Recreational Tourism: Demands and Impacts
Author: Chris Ryan
Chris Ryan, as editor of Tourism Management, the author of several books and a researcher with an international reputation, has revisited his book, Recreational Tourism, after a gap of more than ten years. This new edition is an appraisal of that which is still thought to be valid, but with a significant updating in the light of new research. The structure of the book has been slightly changed to better reflect, not only current thinking, but the nature of existing texts and the greater degree of specialisation that now exists in the tourism literature. The book is primarily concerned with the determinants of tourism demand, the implications of that demand, and the problems posed for those who, in whatever capacity, seek to manage tourism at the destination level. After a new chapter that presents a history of tourism where the discerning reader can see that which is old and that which is new, the rest of the book analyses social, economic and psychological determinants of demand and discusses the broad aspects of destination change and the challenges presented to those responsible for managing such change. The book represents a learned introduction to the subject, a review of the developing literature and thinking that can be classified as broadly postpositivistic. In a curious manner it represents a return to the conventional, but within a new awareness of competing interpretations of one of the leading economic drivers of the new millennium.
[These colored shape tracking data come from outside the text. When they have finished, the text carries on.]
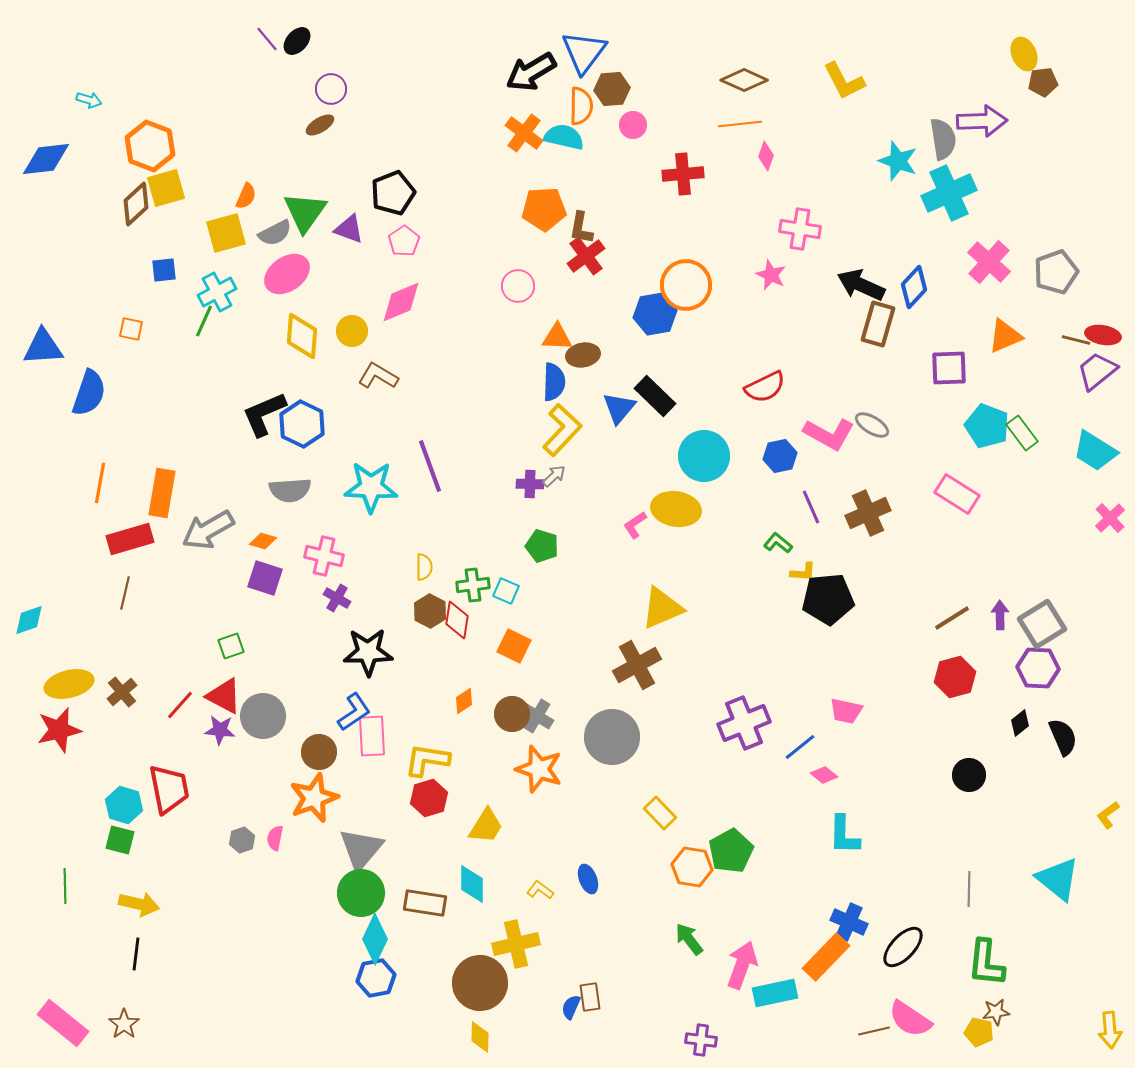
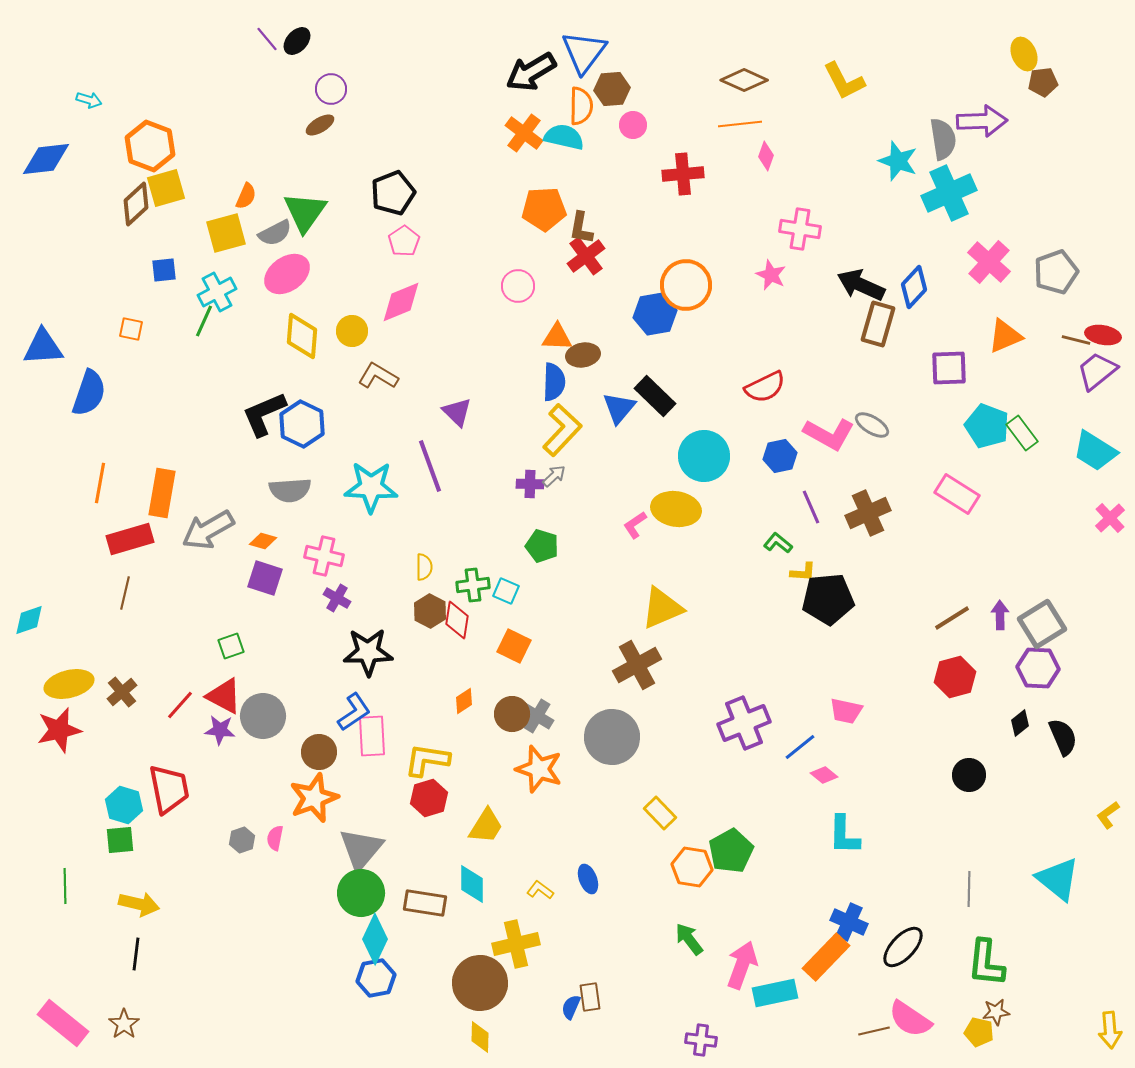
purple triangle at (349, 229): moved 108 px right, 183 px down; rotated 24 degrees clockwise
green square at (120, 840): rotated 20 degrees counterclockwise
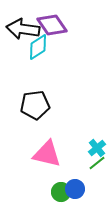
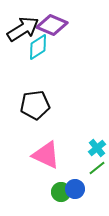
purple diamond: rotated 32 degrees counterclockwise
black arrow: rotated 140 degrees clockwise
pink triangle: moved 1 px left, 1 px down; rotated 12 degrees clockwise
green line: moved 5 px down
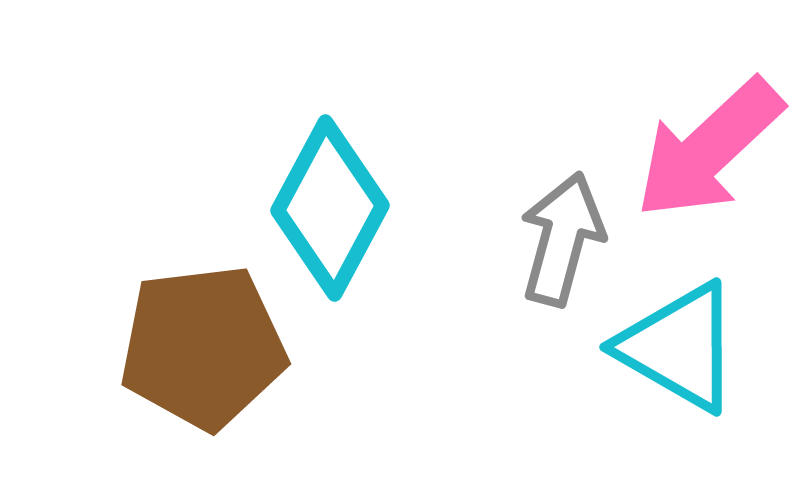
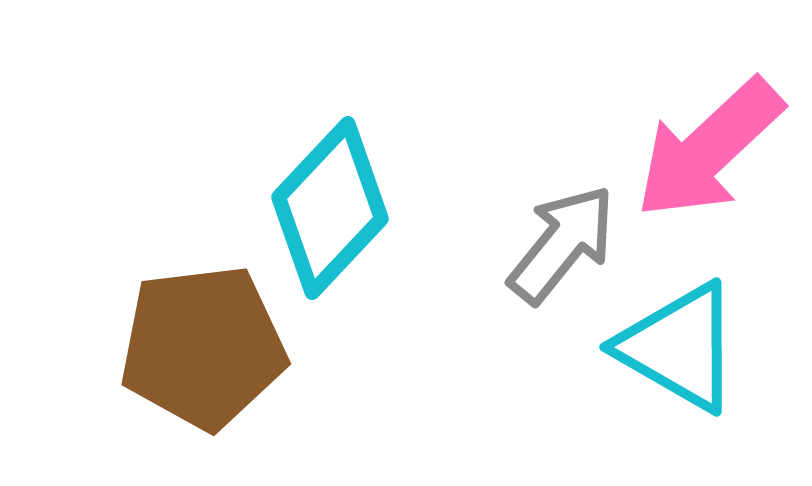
cyan diamond: rotated 15 degrees clockwise
gray arrow: moved 5 px down; rotated 24 degrees clockwise
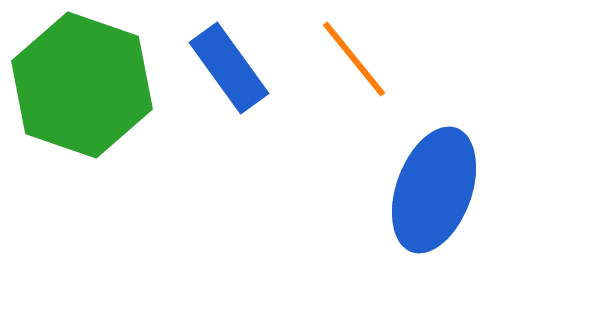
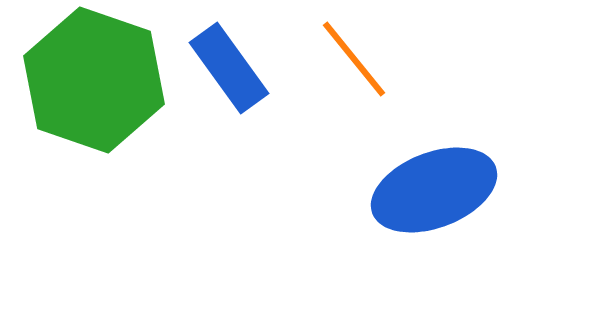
green hexagon: moved 12 px right, 5 px up
blue ellipse: rotated 49 degrees clockwise
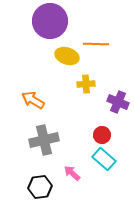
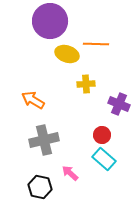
yellow ellipse: moved 2 px up
purple cross: moved 1 px right, 2 px down
pink arrow: moved 2 px left
black hexagon: rotated 20 degrees clockwise
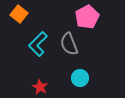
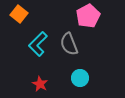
pink pentagon: moved 1 px right, 1 px up
red star: moved 3 px up
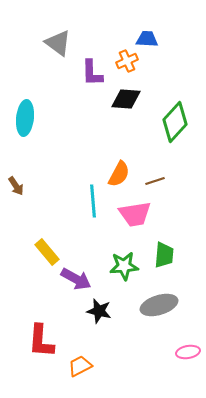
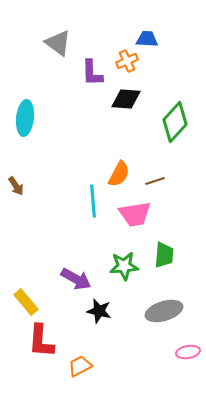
yellow rectangle: moved 21 px left, 50 px down
gray ellipse: moved 5 px right, 6 px down
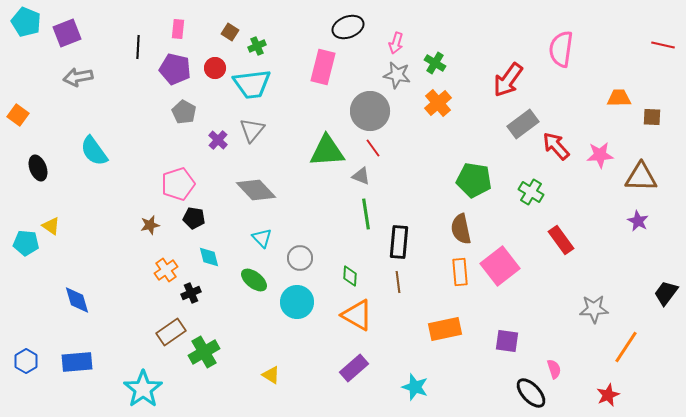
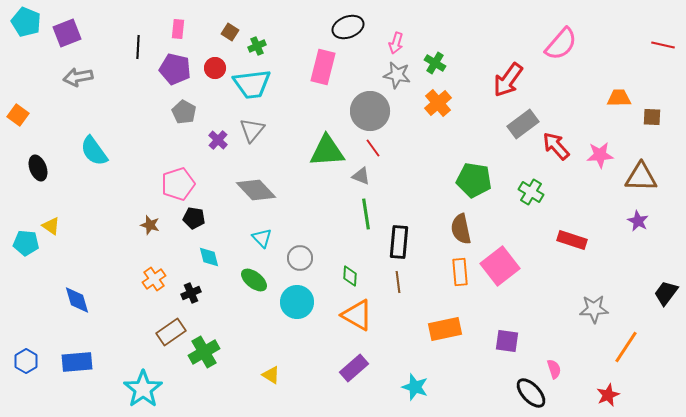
pink semicircle at (561, 49): moved 5 px up; rotated 147 degrees counterclockwise
brown star at (150, 225): rotated 30 degrees clockwise
red rectangle at (561, 240): moved 11 px right; rotated 36 degrees counterclockwise
orange cross at (166, 270): moved 12 px left, 9 px down
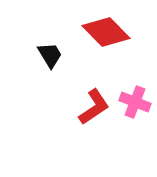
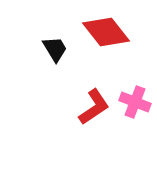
red diamond: rotated 6 degrees clockwise
black trapezoid: moved 5 px right, 6 px up
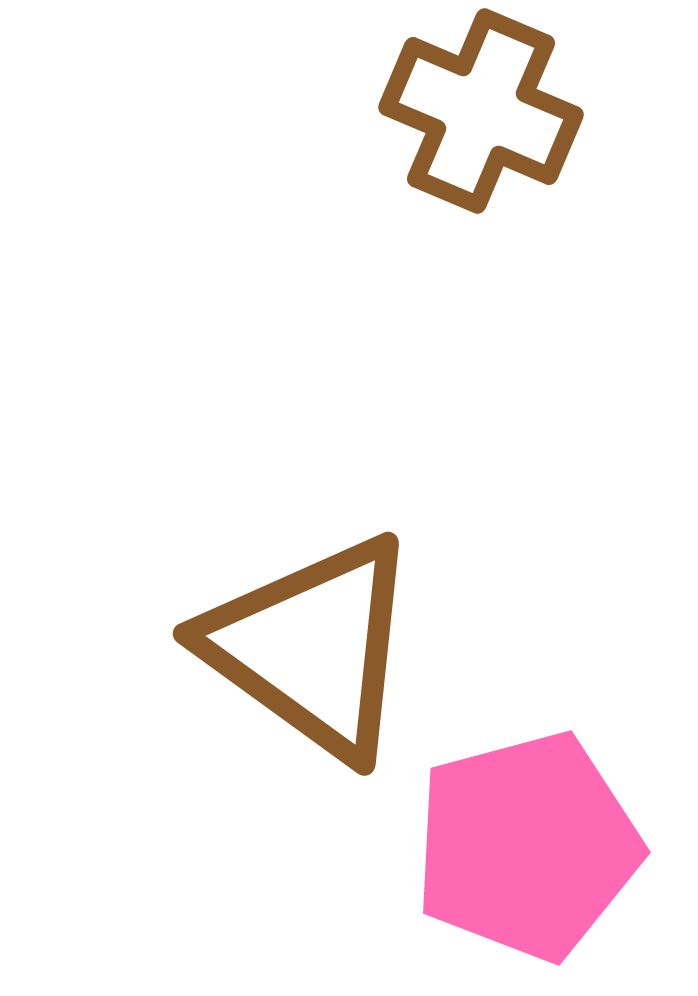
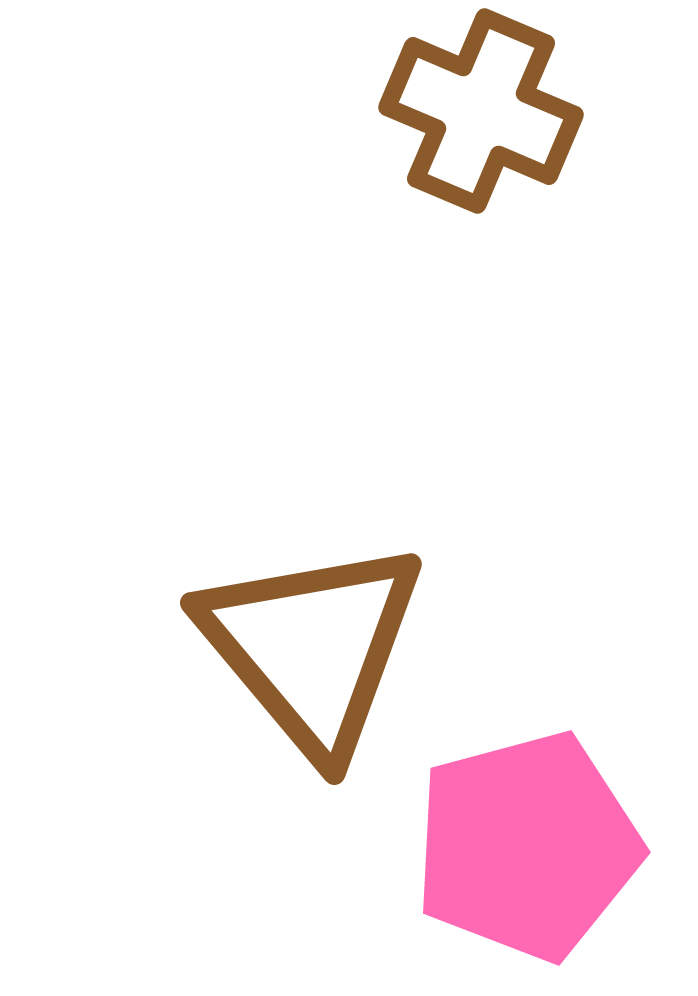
brown triangle: rotated 14 degrees clockwise
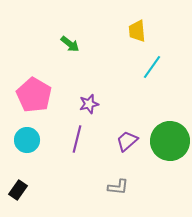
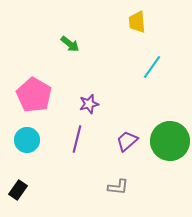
yellow trapezoid: moved 9 px up
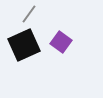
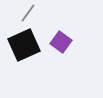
gray line: moved 1 px left, 1 px up
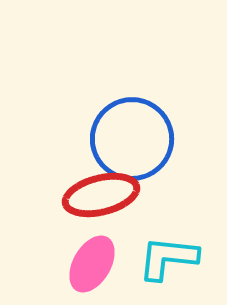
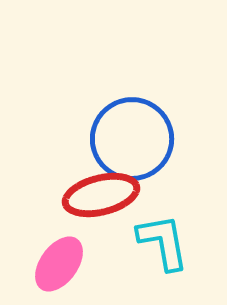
cyan L-shape: moved 5 px left, 16 px up; rotated 74 degrees clockwise
pink ellipse: moved 33 px left; rotated 6 degrees clockwise
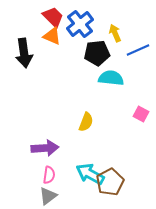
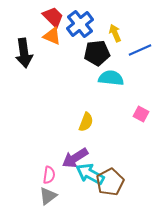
blue line: moved 2 px right
purple arrow: moved 30 px right, 10 px down; rotated 152 degrees clockwise
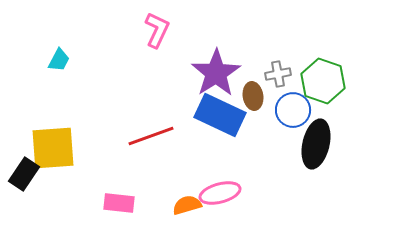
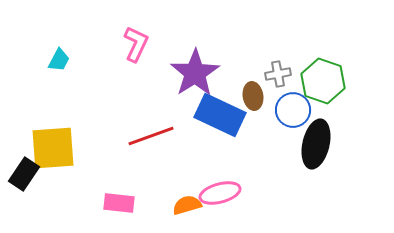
pink L-shape: moved 21 px left, 14 px down
purple star: moved 21 px left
Chris Ryan is Professor of Tourism at the University of Waikato, New Zealand. He is editor of Tourism Management, a member of the International Academy for the Study of Tourism, and has taught in New Zealand, Australia, the United Kingdom and Canada. As an active researcher, his published material numbers over 200 papers, articles and books. In 1999 one of his papers was awarded an Anbar rating for excellence. At a governmental level Chris has worked on various committees and at the time of publication was a member of the New Zealand Ministry of Tourism’s Special Project Committee on dissemination of research and statistics.